Forget Disney’s hulking hairy beastly dog-man and say hello to Alex Pettyfer in the role of Kyle Kingson. Pettyfer begins this modern fairytale as the handsome private school hunk who has it all – money, class and more importantly – looks.
Then enters the witch, Kendra, portrayed by Mary-Kate Olsen, who comes to give princely Kyle Kingson a second chance.
Kendra’s image as the tattooed, Gothic figure of Kingson’s up-town academy school challenges what society deems as beautiful – what is outside and not what is inside. To make Kingson see the critical difference between these concepts of beauty, Kendra curses him to be as ugly on the outside as he is inside.
Scarred, tattooed and with enchanting piercings all over his body, Kingson is given one year to find someone who can “see” the goodness within people better than he can or risk being “ugly” forever.

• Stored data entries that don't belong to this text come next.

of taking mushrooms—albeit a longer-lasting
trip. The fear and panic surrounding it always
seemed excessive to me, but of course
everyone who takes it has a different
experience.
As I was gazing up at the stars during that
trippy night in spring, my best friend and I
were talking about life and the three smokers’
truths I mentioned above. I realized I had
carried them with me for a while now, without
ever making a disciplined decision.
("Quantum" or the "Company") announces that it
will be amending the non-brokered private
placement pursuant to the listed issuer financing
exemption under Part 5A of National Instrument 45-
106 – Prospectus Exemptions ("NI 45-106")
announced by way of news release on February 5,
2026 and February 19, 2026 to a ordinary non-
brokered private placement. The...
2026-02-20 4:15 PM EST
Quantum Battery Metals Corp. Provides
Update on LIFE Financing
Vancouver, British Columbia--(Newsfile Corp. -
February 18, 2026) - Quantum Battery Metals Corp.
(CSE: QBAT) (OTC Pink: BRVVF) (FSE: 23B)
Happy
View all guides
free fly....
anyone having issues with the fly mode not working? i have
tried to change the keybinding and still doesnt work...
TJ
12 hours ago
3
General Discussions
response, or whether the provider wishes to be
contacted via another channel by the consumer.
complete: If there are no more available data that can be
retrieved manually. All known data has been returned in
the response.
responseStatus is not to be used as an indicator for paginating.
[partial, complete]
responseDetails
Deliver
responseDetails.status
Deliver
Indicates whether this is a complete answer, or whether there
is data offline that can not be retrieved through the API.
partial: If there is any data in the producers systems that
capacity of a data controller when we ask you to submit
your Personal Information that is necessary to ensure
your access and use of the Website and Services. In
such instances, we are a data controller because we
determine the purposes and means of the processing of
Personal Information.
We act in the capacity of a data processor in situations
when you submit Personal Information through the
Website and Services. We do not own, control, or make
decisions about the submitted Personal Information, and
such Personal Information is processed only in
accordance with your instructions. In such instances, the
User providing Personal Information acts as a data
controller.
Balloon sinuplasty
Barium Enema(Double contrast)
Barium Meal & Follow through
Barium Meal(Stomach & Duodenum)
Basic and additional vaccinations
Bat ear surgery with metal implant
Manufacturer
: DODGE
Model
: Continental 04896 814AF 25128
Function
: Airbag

As all good fairytales come to reveal, the role of the princess to is Lindy Taylor, portrayed by Vanessa Hudgens. Taylor is the scholarship girl amongst the privileged masses of Kingson’s school, but appears to “see” people for the beauty that lies deep within them. She refrains from judging others and works hard to get what she wants rather than expecting mom or dad to buy it for her.
Through a unique twist of fate Taylor comes to stay in Kingson’s isolated town house, although Kingson refuses to tell her his real name. Instead, Kingson tells Taylor that his name is Hunter, seeking to remove himself from the idea of Alex Kingson from Taylor’s mind.

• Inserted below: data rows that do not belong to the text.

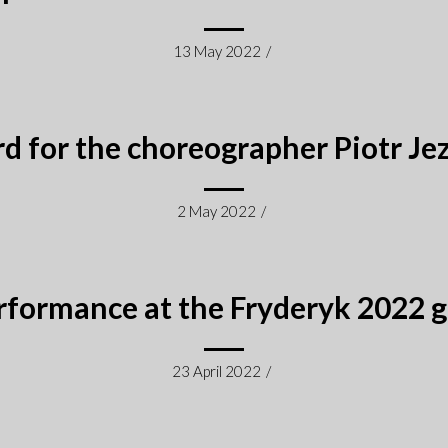
13 May 2022
/
d for the choreographer Piotr Je
2 May 2022
/
rformance at the Fryderyk 2022 g
23 April 2022
/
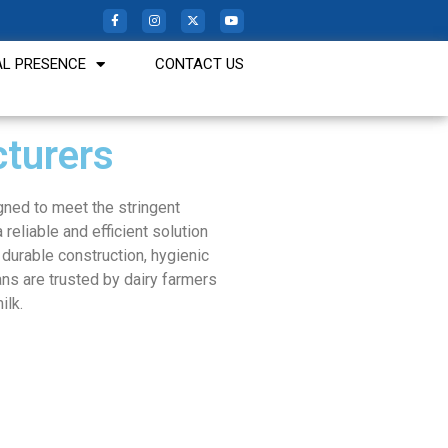
L PRESENCE
CONTACT US
turers
gned to meet the stringent
 reliable and efficient solution
r durable construction, hygienic
ans are trusted by dairy farmers
ilk.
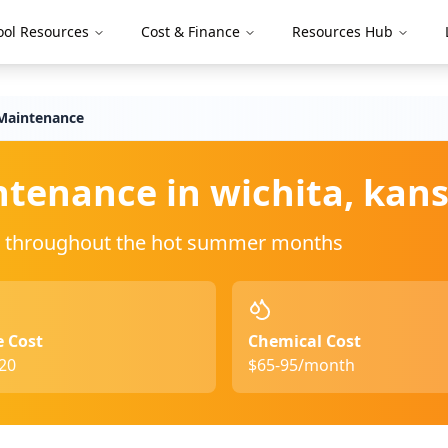
ool Resources
Cost & Finance
Resources Hub
aintenance
ntenance in
wichita
,
kans
ing throughout the hot summer months
e Cost
Chemical Cost
20
$65-95/month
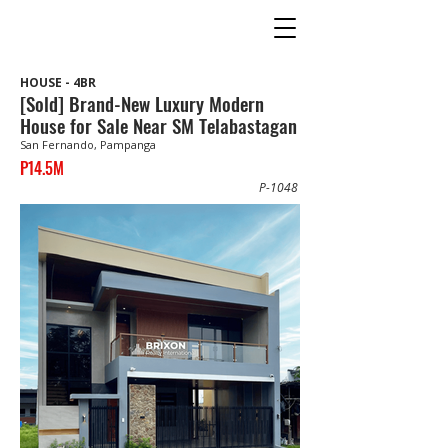
HOUSE - 4BR
[Sold] Brand-New Luxury Modern
House for Sale Near SM Telabastagan
San Fernando, Pampanga
P14.5M
P-1048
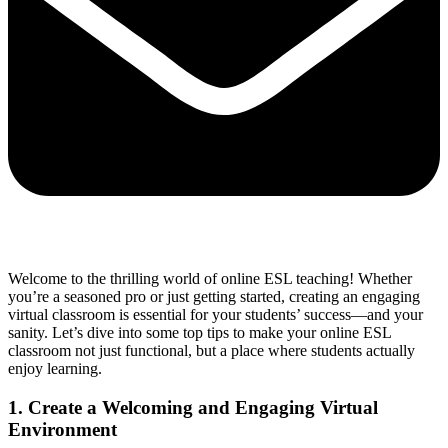
Welcome to the thrilling world of online ESL teaching! Whether
you’re a seasoned pro or just getting started, creating an engaging
virtual classroom is essential for your students’ success—and your
sanity. Let’s dive into some top tips to make your online ESL
classroom not just functional, but a place where students actually
enjoy learning.
1. Create a Welcoming and Engaging Virtual
Environment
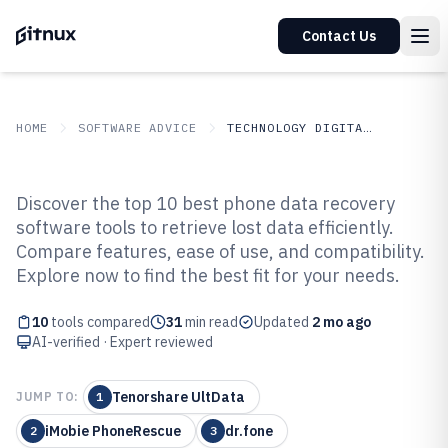
Contact Us
HOME
SOFTWARE ADVICE
TECHNOLOGY DIGITAL MEDIA
GITNUX
SOFTWARE ADVICE
Technology Digital Media
Discover the top 10 best phone data recovery
Top 10 Best Phone Data Recovery
software tools to retrieve lost data efficiently.
Compare features, ease of use, and compatibility.
Software of 2026
Explore now to find the best fit for your needs.
10
tools compared
31
min read
Updated
2 mo ago
AI-verified · Expert reviewed
Tenorshare UltData
JUMP TO:
1
iMobie PhoneRescue
dr.fone
2
3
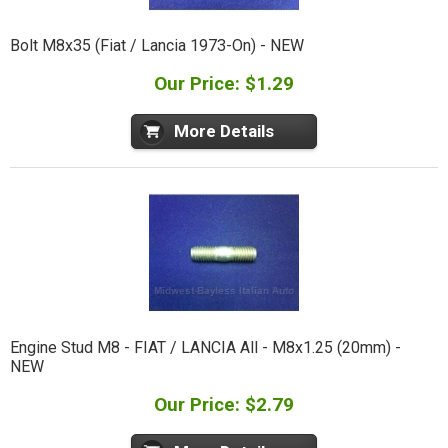
Bolt M8x35 (Fiat / Lancia 1973-On) - NEW
Our Price: $1.29
More Details
Engine Stud M8 - FIAT / LANCIA All - M8x1.25 (20mm) -
NEW
Our Price: $2.79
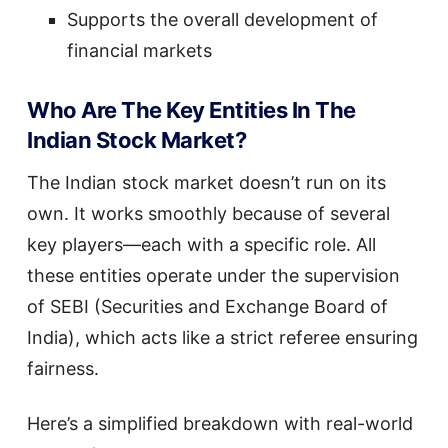
Supports the overall development of
financial markets
Who Are The Key Entities In The
Indian Stock Market?
The Indian stock market doesn’t run on its
own. It works smoothly because of several
key players—each with a specific role. All
these entities operate under the supervision
of SEBI (Securities and Exchange Board of
India), which acts like a strict referee ensuring
fairness.
Here’s a simplified breakdown with real-world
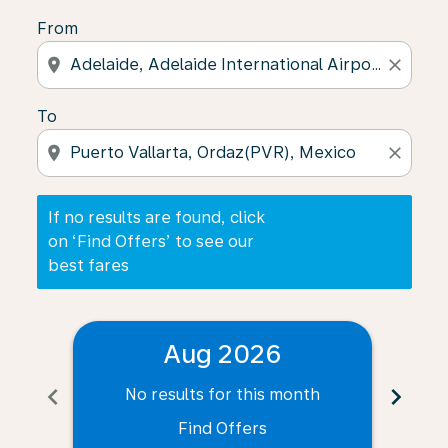
From
location_on
close
To
location_on
close
If no results are found, click
on ‘Find Offers’ to see our
best fares
Aug 2026
chevron_left
chevron_right
No results for this month
N
Find Offers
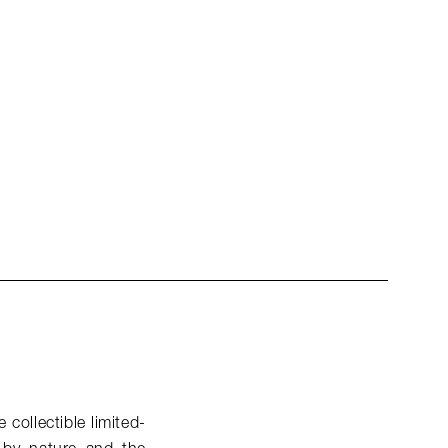
 collectible limited-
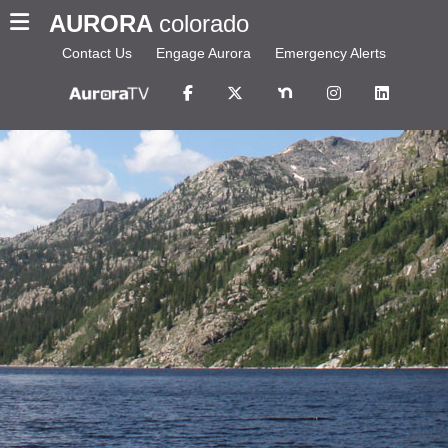
AURORA
colorado
Contact Us
Engage Aurora
Emergency Alerts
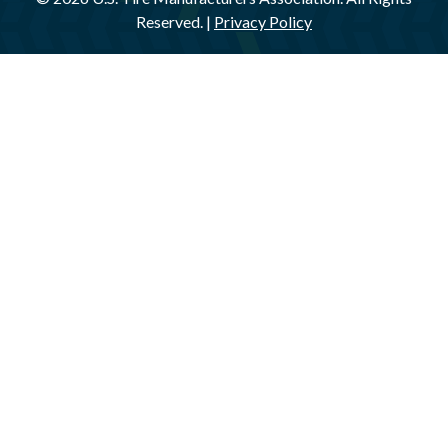
Reserved. |
Privacy Policy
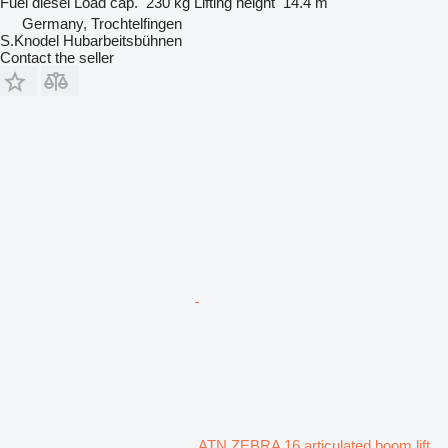
Fuel
diesel
Load cap.
230 kg
Lifting height
14.4 m
Germany, Trochtelfingen
S.Knodel Hubarbeitsbühnen
Contact the seller
ATN ZEBRA 16 articulated boom lift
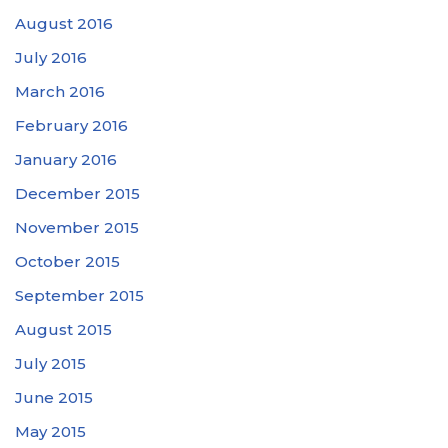
August 2016
July 2016
March 2016
February 2016
January 2016
December 2015
November 2015
October 2015
September 2015
August 2015
July 2015
June 2015
May 2015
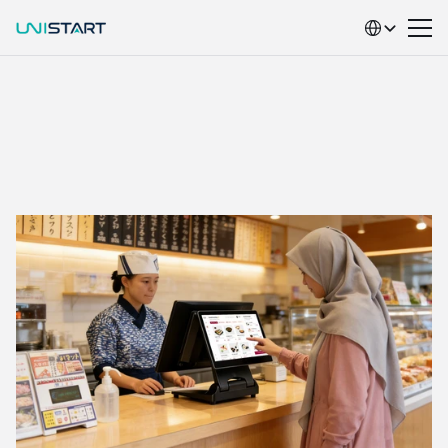
Select Language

Here, Kingson attempts to woo Taylor with expensive bags and jewelry until finally learning that the best of gifts come from the heart. Overtime Kingson builds Taylor a romantic greenhouse on his house’s roof, despite never swinging a hammer in his life before that moment.
Every day, every minute spent with Taylor has Kingson become more in love with Taylor than before. However, all fairytales must have a point of crisis and “Beastly” is no different. Taylor’s father is suddenly hospitalized and Kingson makes the difficult choice of letting Taylor go to her father, even while he knows that she may not return and consequently he will be forced to live out his life as an ugly “beast.”
A happy ending manages to reveal itself. “Beastly” shows viewers that it’s never too late to learn to see a person’s inner beauty and kind to others brings rewards of its own.
This film also gives out more than a few laughs as audiences experience Kingson’s growing pains of maturity coupled with actor Neil Patrick Harris’ witty commentary in his role as Will, Kingson’s blind tutor.
So go out and spend some time being a kid again by finding magic in today’s world where magic is one of the last things you may expect to find.